Material to process Start Marker
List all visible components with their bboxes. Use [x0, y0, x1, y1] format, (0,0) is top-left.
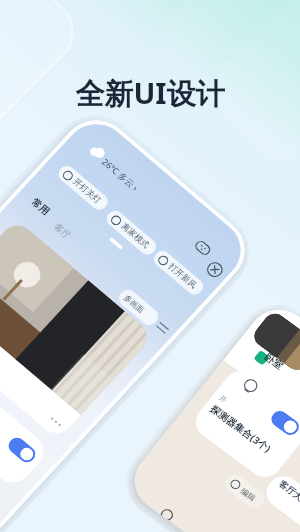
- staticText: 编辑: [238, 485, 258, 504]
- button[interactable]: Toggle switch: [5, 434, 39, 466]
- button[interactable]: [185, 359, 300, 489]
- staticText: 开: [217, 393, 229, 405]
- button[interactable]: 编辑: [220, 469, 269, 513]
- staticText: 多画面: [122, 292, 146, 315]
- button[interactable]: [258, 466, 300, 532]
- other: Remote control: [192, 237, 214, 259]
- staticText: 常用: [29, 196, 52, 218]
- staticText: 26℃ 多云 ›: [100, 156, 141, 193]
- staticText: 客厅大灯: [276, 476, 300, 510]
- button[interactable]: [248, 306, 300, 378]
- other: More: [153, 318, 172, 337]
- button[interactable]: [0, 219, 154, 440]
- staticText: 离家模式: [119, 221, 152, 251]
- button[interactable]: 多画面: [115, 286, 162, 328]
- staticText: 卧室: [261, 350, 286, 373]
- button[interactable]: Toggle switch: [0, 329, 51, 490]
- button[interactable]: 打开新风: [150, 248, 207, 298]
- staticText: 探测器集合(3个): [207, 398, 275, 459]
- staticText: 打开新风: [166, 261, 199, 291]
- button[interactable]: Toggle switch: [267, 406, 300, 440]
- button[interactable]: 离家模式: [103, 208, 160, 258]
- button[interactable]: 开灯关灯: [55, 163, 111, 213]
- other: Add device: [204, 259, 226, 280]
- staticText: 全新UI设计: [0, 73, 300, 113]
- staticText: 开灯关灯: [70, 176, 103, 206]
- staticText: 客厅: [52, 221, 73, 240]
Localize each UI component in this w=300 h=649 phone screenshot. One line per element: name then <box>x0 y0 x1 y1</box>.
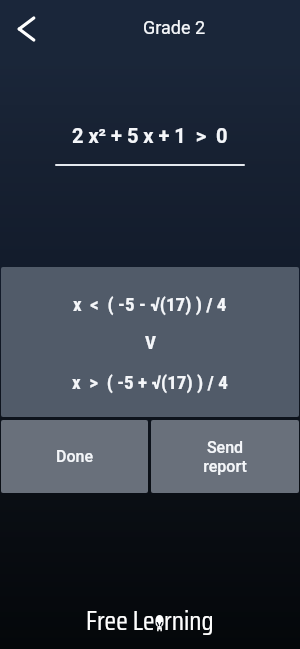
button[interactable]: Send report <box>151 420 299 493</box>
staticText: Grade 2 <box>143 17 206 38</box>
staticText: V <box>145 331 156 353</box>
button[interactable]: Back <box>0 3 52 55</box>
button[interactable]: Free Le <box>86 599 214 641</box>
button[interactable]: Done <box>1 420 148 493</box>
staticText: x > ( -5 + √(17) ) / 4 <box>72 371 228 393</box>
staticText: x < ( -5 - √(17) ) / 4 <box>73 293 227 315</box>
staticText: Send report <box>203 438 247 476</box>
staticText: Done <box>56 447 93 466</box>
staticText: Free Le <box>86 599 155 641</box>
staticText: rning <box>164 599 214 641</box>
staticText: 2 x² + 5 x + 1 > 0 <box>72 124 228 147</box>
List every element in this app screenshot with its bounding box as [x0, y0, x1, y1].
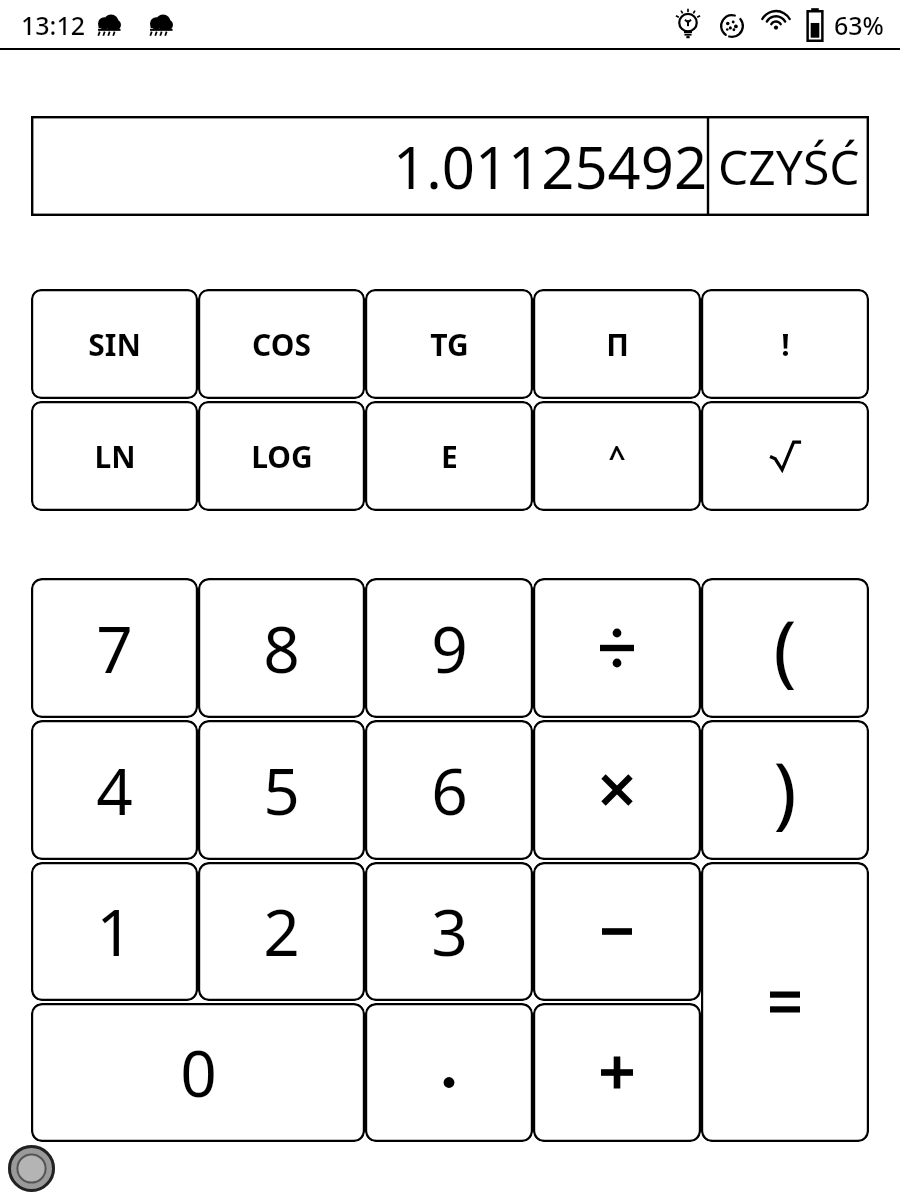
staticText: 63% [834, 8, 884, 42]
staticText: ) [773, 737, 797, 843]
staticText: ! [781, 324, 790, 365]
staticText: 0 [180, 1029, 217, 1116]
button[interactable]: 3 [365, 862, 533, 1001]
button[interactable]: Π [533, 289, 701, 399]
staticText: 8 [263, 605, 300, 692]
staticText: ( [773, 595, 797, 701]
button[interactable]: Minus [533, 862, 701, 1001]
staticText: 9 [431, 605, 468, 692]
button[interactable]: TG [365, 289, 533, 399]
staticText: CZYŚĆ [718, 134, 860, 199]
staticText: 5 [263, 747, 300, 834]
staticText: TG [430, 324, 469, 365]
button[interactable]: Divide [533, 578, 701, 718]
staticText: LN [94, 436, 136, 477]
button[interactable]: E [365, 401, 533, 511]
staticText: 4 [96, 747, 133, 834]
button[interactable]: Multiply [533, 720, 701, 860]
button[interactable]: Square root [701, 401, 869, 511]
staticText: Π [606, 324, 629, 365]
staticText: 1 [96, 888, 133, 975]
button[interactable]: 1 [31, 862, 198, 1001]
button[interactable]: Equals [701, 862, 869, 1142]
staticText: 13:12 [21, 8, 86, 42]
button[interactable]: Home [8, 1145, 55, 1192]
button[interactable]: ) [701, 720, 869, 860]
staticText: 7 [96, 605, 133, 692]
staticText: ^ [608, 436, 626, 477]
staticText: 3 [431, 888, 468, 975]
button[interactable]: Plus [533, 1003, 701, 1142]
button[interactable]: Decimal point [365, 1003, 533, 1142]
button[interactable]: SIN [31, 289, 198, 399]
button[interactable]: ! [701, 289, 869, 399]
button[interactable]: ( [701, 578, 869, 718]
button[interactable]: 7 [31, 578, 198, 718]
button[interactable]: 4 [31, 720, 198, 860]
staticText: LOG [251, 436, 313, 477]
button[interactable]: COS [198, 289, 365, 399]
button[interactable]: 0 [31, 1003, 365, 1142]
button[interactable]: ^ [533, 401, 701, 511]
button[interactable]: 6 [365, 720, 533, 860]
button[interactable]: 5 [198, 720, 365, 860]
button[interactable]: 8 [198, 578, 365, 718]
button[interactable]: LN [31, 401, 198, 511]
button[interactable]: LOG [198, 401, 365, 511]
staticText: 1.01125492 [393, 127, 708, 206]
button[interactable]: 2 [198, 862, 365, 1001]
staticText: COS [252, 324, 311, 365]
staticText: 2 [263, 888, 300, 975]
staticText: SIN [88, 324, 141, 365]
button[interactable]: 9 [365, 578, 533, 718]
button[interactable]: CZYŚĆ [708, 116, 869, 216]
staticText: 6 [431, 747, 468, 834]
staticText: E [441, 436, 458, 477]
Material to process End Marker
Material to process Start Marker
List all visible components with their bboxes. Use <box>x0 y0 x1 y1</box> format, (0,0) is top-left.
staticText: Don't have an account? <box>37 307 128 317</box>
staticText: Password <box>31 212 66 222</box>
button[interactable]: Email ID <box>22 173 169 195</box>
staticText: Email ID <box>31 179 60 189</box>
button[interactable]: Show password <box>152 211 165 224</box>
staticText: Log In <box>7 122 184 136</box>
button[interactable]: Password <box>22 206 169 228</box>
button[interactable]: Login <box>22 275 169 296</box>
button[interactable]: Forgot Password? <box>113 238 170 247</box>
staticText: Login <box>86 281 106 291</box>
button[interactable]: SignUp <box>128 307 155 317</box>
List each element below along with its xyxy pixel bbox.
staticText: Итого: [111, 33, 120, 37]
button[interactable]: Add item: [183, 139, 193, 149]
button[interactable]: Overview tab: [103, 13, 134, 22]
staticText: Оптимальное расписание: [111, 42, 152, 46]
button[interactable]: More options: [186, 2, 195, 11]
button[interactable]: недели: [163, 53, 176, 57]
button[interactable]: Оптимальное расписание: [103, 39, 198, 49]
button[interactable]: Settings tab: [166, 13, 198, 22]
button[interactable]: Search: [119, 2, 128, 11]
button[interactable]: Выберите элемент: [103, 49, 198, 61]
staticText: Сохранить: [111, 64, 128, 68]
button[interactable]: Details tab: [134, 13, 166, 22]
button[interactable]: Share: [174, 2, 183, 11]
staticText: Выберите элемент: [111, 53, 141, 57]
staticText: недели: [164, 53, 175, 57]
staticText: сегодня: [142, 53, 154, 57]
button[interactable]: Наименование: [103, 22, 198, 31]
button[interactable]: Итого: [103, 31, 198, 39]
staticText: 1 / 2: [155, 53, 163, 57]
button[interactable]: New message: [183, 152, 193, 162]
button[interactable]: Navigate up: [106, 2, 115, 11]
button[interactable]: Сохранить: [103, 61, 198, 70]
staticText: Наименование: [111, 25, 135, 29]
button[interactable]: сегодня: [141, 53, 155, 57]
Material to process End Marker
Problem statement. Scan the material above for lines holding the string "сегодня" and copy those lines.

Task result.
staticText: сегодня: [142, 53, 154, 57]
button[interactable]: сегодня: [141, 53, 155, 57]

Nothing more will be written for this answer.